Remember back in the halcyon years of 2007 and early 2008 when commercial real estate prices were high and yields were low? Real estate investors large and small were having a hard time finding investments that offered sufficient yield. A common phrase was,“There’s just too much money chasing deals.”

Fast forward to today, just six years later. If you thought there was too much money chasing deals in 2008, well now there is even more money chasing the same deals. Our central bank has “printed” several trillion new dollars since then. China has to print a lot as well to keep their currency low to give their manufacturers the unfair advantage they have enjoyed for years. Japan has decided to print a lot of money.
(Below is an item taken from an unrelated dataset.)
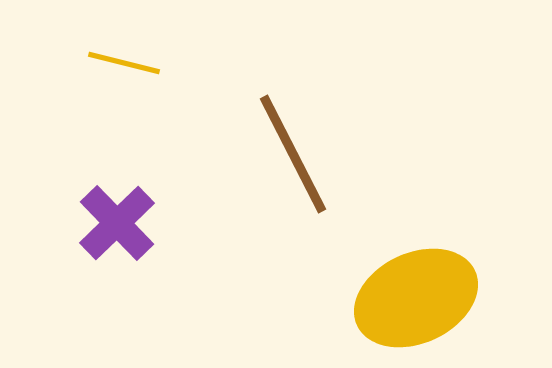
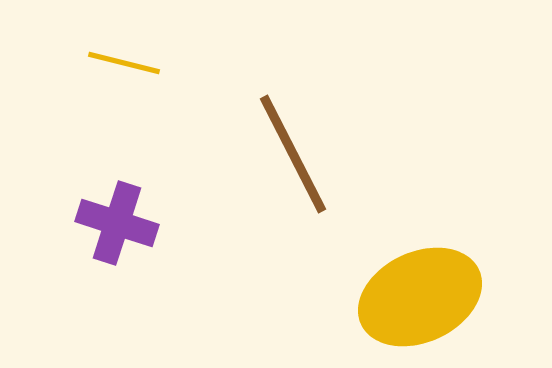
purple cross: rotated 28 degrees counterclockwise
yellow ellipse: moved 4 px right, 1 px up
Their new leader Abe has basically said he will print unlimited yen to keep the Japanese currency cheap and create inflation at home.

Commercial real estate prices in America have rebounded dramatically in the past two years. But does this mean the buildings are overpriced, or does it mean that the value of money is just declining? When governments freely print trillions of dollars all over the globe, it makes sense that the worth of individual dollars, yen, yuan or euros goes down. Whenever there is a glut of anything, its value declines.

Here is what I’ve noticed in recent months:

  • S&P 500 companies have $1.9 trillion of profits they have earned outside of America doing virtually nothing.
    • Apple has $132 billion overseas.
    • GE has $57 billion overseas.
    • Pfizer has $49 billion overseas.
    •  eBay has a miserly $9 billion outside of America.
  • Corporations and large investors have $904 billion parked in U.S. prime money market funds that earn virtually nothing.
  • There is a total of about $2.6 trillion in U.S. money market funds that earn virtually nothing.
  • A recent report from Bain Capital suggests that private equity (PE) firms had more than $1 trillion in unused cash at the end of 2013. Trust me, PE firms and their investors do not like to have cash earning nothing.
  • Goldman Sachs recently raised $2.4 billion for its second real estate debt fund. With leverage, it will be able to buy over $4 billion in maturing commercial real estate loans.
  • Carlyle Group raised $5.5 billion in new equity capital in first quarter 2014, raising its total assets under management to $198 billion.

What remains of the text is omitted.